> _RECORDS SHOWN_:
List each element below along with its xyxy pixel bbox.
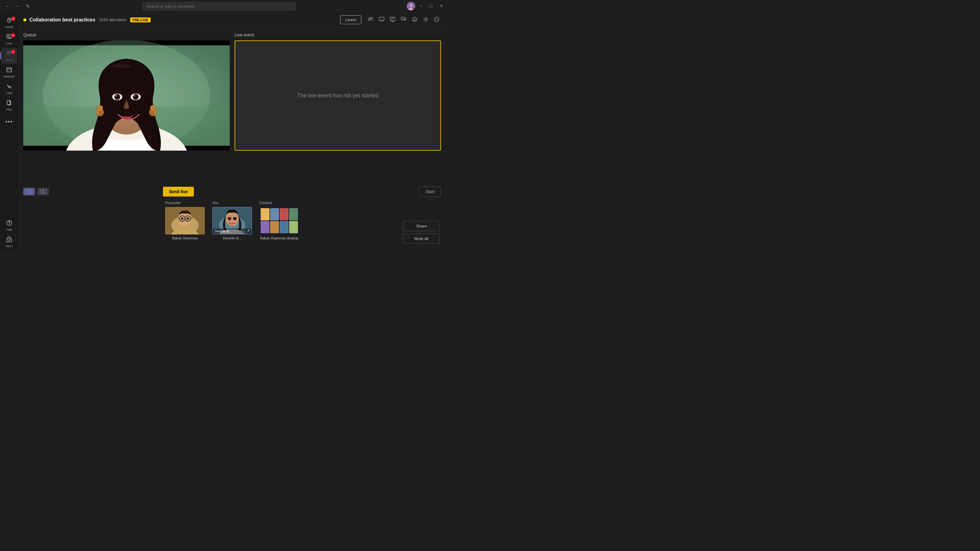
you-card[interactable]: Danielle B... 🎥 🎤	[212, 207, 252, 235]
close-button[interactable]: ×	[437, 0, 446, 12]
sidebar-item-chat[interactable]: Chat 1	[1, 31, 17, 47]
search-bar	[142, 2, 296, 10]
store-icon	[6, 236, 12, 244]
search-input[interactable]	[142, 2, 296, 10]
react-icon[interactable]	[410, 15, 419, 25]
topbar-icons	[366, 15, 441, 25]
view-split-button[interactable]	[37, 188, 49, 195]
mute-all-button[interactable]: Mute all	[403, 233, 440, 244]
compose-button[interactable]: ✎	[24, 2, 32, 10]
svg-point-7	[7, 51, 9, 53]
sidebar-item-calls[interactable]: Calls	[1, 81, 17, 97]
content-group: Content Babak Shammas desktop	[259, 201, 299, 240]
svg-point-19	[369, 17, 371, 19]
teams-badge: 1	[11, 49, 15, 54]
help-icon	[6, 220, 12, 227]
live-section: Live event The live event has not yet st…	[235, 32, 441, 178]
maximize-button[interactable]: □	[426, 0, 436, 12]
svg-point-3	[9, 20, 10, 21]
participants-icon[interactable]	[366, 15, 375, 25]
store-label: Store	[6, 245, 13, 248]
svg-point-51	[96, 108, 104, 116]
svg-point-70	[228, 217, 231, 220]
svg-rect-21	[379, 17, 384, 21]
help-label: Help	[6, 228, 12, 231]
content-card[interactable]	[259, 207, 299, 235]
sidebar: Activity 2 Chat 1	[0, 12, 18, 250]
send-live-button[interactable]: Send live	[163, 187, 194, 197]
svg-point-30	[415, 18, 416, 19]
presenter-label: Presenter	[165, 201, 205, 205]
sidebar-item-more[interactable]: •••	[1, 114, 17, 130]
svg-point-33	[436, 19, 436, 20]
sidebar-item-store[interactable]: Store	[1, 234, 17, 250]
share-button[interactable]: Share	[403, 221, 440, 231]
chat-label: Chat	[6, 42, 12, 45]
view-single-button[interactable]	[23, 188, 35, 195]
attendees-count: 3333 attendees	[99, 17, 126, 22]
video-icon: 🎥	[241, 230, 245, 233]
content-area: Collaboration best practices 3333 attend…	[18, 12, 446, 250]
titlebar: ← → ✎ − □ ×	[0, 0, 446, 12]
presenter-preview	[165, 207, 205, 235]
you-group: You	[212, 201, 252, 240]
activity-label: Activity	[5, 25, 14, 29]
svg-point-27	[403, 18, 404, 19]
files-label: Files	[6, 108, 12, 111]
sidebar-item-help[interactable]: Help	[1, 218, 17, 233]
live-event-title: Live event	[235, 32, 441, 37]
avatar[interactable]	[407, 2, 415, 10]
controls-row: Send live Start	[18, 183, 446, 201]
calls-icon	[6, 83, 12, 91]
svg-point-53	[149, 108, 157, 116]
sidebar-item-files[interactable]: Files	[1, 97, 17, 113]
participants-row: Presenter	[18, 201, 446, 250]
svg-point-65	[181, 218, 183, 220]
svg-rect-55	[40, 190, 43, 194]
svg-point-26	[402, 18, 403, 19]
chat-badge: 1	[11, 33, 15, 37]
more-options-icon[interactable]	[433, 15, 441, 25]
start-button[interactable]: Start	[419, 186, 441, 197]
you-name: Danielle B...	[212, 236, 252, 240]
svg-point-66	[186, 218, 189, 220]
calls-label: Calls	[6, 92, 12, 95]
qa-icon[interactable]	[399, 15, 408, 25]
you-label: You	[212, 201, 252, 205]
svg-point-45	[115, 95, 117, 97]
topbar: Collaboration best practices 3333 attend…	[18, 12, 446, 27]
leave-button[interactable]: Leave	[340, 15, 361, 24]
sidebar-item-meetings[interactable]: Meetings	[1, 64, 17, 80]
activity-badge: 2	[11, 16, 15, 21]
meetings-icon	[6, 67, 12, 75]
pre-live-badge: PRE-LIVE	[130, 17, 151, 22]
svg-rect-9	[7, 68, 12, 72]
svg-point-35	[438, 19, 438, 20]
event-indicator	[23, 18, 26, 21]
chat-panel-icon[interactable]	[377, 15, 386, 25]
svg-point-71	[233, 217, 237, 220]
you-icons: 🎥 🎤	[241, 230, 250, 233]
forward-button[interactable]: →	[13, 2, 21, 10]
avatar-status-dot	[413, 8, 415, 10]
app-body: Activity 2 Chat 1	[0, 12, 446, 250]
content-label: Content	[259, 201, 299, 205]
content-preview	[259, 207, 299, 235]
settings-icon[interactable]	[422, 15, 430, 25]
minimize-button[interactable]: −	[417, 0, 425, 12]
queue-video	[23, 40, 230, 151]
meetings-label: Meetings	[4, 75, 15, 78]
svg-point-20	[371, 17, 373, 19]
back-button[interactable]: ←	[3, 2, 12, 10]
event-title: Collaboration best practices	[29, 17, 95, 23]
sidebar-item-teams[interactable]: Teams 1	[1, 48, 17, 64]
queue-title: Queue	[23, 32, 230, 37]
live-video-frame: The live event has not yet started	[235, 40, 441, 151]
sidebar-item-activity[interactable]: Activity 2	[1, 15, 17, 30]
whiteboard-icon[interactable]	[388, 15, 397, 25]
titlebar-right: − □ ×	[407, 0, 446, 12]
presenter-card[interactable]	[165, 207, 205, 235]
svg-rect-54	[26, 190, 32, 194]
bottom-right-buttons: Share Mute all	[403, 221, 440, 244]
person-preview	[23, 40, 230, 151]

> _WORK TO COMPLETE_: Each line above should be returned exactly as it stands, minus any pictures.

> _TASK RESULT_:
List each element below along with its xyxy pixel bbox.
you-card[interactable]: Danielle B... 🎥 🎤	[212, 207, 252, 235]
close-button[interactable]: ×	[437, 0, 446, 12]
sidebar-item-chat[interactable]: Chat 1	[1, 31, 17, 47]
search-bar	[142, 2, 296, 10]
store-icon	[6, 236, 12, 244]
search-input[interactable]	[142, 2, 296, 10]
react-icon[interactable]	[410, 15, 419, 25]
topbar-icons	[366, 15, 441, 25]
view-split-button[interactable]	[37, 188, 49, 195]
mute-all-button[interactable]: Mute all	[403, 233, 440, 244]
compose-button[interactable]: ✎	[24, 2, 32, 10]
svg-point-7	[7, 51, 9, 53]
sidebar-item-calls[interactable]: Calls	[1, 81, 17, 97]
content-group: Content Babak Shammas desktop	[259, 201, 299, 240]
svg-point-19	[369, 17, 371, 19]
teams-badge: 1	[11, 49, 15, 54]
help-icon	[6, 220, 12, 227]
live-section: Live event The live event has not yet st…	[235, 32, 441, 178]
maximize-button[interactable]: □	[426, 0, 436, 12]
svg-point-3	[9, 20, 10, 21]
participants-icon[interactable]	[366, 15, 375, 25]
store-label: Store	[6, 245, 13, 248]
svg-point-51	[96, 108, 104, 116]
svg-point-70	[228, 217, 231, 220]
svg-rect-21	[379, 17, 384, 21]
help-label: Help	[6, 228, 12, 231]
content-card[interactable]	[259, 207, 299, 235]
sidebar: Activity 2 Chat 1	[0, 12, 18, 250]
send-live-button[interactable]: Send live	[163, 187, 194, 197]
svg-point-30	[415, 18, 416, 19]
presenter-label: Presenter	[165, 201, 205, 205]
sidebar-item-more[interactable]: •••	[1, 114, 17, 130]
svg-point-33	[436, 19, 436, 20]
sidebar-item-store[interactable]: Store	[1, 234, 17, 250]
share-button[interactable]: Share	[403, 221, 440, 231]
chat-label: Chat	[6, 42, 12, 45]
view-single-button[interactable]	[23, 188, 35, 195]
attendees-count: 3333 attendees	[99, 17, 126, 22]
video-icon: 🎥	[241, 230, 245, 233]
content-area: Collaboration best practices 3333 attend…	[18, 12, 446, 250]
titlebar: ← → ✎ − □ ×	[0, 0, 446, 12]
presenter-preview	[165, 207, 205, 235]
you-group: You	[212, 201, 252, 240]
activity-label: Activity	[5, 25, 14, 29]
svg-point-27	[403, 18, 404, 19]
files-label: Files	[6, 108, 12, 111]
sidebar-item-help[interactable]: Help	[1, 218, 17, 233]
live-event-title: Live event	[235, 32, 441, 37]
avatar[interactable]	[407, 2, 415, 10]
controls-row: Send live Start	[18, 183, 446, 201]
calls-icon	[6, 83, 12, 91]
svg-point-53	[149, 108, 157, 116]
sidebar-item-files[interactable]: Files	[1, 97, 17, 113]
participants-row: Presenter	[18, 201, 446, 250]
svg-point-65	[181, 218, 183, 220]
svg-rect-55	[40, 190, 43, 194]
svg-point-26	[402, 18, 403, 19]
chat-badge: 1	[11, 33, 15, 37]
more-options-icon[interactable]	[433, 15, 441, 25]
start-button[interactable]: Start	[419, 186, 441, 197]
you-name: Danielle B...	[212, 236, 252, 240]
svg-point-66	[186, 218, 189, 220]
calls-label: Calls	[6, 92, 12, 95]
qa-icon[interactable]	[399, 15, 408, 25]
you-label: You	[212, 201, 252, 205]
svg-point-45	[115, 95, 117, 97]
topbar: Collaboration best practices 3333 attend…	[18, 12, 446, 27]
leave-button[interactable]: Leave	[340, 15, 361, 24]
sidebar-item-meetings[interactable]: Meetings	[1, 64, 17, 80]
activity-badge: 2	[11, 16, 15, 21]
meetings-icon	[6, 67, 12, 75]
pre-live-badge: PRE-LIVE	[130, 17, 151, 22]
svg-rect-9	[7, 68, 12, 72]
svg-point-35	[438, 19, 438, 20]
event-indicator	[23, 18, 26, 21]
chat-panel-icon[interactable]	[377, 15, 386, 25]
svg-point-71	[233, 217, 237, 220]
you-icons: 🎥 🎤	[241, 230, 250, 233]
forward-button[interactable]: →	[13, 2, 21, 10]
avatar-status-dot	[413, 8, 415, 10]
app-body: Activity 2 Chat 1	[0, 12, 446, 250]
content-label: Content	[259, 201, 299, 205]
content-preview	[259, 207, 299, 235]
settings-icon[interactable]	[422, 15, 430, 25]
minimize-button[interactable]: −	[417, 0, 425, 12]
queue-video	[23, 40, 230, 151]
meetings-label: Meetings	[4, 75, 15, 78]
svg-point-20	[371, 17, 373, 19]
back-button[interactable]: ←	[3, 2, 12, 10]
event-title: Collaboration best practices	[29, 17, 95, 23]
sidebar-item-teams[interactable]: Teams 1	[1, 48, 17, 64]
queue-title: Queue	[23, 32, 230, 37]
live-video-frame: The live event has not yet started	[235, 40, 441, 151]
sidebar-item-activity[interactable]: Activity 2	[1, 15, 17, 30]
whiteboard-icon[interactable]	[388, 15, 397, 25]
titlebar-right: − □ ×	[407, 0, 446, 12]
presenter-card[interactable]	[165, 207, 205, 235]
svg-rect-54	[26, 190, 32, 194]
bottom-right-buttons: Share Mute all	[403, 221, 440, 244]
person-preview	[23, 40, 230, 151]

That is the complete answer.